For lawmakers and groups that have spent decades trying to end all abortions, it is a frustrating end to what looked so promising after leaders in the Republican-dominated General Assembly quickly called for a special session once the draft opinion leaked that the U.S. Supreme Court was ready to let states to decide the abortion issue themselves.

"I cannot concur with a bill that does nothing. We were not called back to pass a bill we already have — we were called to re-write the laws of our state," said Rep. John McCravy, the Republican who put together the House's bill.

McCravy had said he plans to join about a dozen other of the House's most conservative members who agree the Senate bill is unacceptable to their promise to protect all life. Nearly all the 124-member chamber's 43 Democrats are against the proposal, too, but for entirely different reasons.

Meanwhile, South Carolina's Supreme Court has suspended enforcement of the state's six week ban until it can decide if it violates the state constitution's guarantee of a right to privacy, leaving the 20-week ban passed in 2016 as the current law.

The debate has Republicans sniping at each other. McCravy called Sen. Tom Davis, who took the lead on a possible filibuster, the "Bully from Beaufort," saying his vision of South Carolina was "forcing teachers to tell 13 year-old children that they can get free contraception without their parents knowing, and killing at least 2,000 babies a year in the womb."

Davis has said that greatly and unfairly distorts his positions, and he thinks if Republicans are going to push for restrictions on abortion they should also improve access to birth control, prenatal care and education opportunities for children.

Joining Davis in the Senate were the chamber's three Republican women. They said a ban on almost all abortions went too far and were especially upset the bill from the House originally had no exceptions for rape or incest.

"Are you pregnant with a dead baby? Too bad. Raped at 11 by your grandfather and got pregnant? That's just too bad," Sen.
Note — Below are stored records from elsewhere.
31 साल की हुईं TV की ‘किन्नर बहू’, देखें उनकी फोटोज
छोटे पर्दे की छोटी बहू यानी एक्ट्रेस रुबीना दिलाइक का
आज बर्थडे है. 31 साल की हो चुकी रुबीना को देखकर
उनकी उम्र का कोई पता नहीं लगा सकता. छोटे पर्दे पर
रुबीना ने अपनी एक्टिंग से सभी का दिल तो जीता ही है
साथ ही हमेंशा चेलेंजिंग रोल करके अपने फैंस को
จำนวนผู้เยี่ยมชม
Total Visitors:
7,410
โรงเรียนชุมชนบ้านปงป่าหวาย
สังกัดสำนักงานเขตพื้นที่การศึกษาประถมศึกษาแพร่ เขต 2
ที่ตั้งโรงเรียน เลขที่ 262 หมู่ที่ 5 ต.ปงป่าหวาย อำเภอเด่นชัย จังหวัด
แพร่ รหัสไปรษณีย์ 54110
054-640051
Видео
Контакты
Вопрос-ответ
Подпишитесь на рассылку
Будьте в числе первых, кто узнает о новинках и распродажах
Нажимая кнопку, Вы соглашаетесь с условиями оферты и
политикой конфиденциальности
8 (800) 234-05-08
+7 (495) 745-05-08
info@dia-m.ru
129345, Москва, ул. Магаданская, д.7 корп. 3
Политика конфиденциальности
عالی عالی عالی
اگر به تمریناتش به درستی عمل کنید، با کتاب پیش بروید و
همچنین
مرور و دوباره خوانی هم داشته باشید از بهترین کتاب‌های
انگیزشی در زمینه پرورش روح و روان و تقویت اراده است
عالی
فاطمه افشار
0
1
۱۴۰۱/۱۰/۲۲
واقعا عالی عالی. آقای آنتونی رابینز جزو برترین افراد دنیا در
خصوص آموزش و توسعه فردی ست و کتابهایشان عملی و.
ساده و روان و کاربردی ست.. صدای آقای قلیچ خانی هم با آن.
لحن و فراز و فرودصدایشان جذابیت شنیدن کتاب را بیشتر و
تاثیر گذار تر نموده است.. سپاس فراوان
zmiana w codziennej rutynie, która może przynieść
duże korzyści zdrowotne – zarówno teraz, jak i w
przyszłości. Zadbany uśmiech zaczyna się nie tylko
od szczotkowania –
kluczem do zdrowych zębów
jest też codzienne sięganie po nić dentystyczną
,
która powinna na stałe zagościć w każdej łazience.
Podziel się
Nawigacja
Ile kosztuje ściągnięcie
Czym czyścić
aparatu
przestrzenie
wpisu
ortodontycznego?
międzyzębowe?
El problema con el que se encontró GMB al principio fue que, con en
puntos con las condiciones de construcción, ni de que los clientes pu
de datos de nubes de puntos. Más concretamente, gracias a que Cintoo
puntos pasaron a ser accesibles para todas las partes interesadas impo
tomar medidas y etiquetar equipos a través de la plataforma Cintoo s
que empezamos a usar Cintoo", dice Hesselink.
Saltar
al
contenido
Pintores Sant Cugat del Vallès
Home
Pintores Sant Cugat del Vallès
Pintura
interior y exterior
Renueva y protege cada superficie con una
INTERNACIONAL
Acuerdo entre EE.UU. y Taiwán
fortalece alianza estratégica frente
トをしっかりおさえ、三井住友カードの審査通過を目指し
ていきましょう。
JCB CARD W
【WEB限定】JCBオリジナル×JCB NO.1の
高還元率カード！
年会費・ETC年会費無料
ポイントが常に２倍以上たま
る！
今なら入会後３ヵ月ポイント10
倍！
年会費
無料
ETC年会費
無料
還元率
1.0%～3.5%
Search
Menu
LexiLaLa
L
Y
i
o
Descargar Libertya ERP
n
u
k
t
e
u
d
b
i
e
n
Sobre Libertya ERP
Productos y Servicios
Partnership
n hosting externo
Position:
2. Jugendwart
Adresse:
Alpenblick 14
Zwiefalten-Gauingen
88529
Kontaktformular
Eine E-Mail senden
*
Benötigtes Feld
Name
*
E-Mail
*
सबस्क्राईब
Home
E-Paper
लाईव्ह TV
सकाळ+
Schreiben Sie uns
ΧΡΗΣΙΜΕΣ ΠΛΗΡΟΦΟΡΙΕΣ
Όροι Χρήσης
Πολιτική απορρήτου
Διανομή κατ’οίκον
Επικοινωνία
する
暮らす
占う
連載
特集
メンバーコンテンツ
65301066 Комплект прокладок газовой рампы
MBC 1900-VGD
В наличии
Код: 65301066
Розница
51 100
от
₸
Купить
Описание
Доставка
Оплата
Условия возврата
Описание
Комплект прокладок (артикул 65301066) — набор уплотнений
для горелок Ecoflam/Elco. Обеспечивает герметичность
Penry Gustafson said earlier this month.

In response, the South Carolina Freedom Caucus, which includes about a dozen of the House's most conservative members, released a letter last week from its two female members saying that they "mean it when we say we are pro-life."

The letter said so few abortions happen after rape and incest that they didn't matter.

"Permitting the murder of a living being based on situations that virtually never occur is unacceptable to us," said the letter by Reps. Ashley Trantham and Melissa Oremus which promised all 13 members of the group would vote against the bill.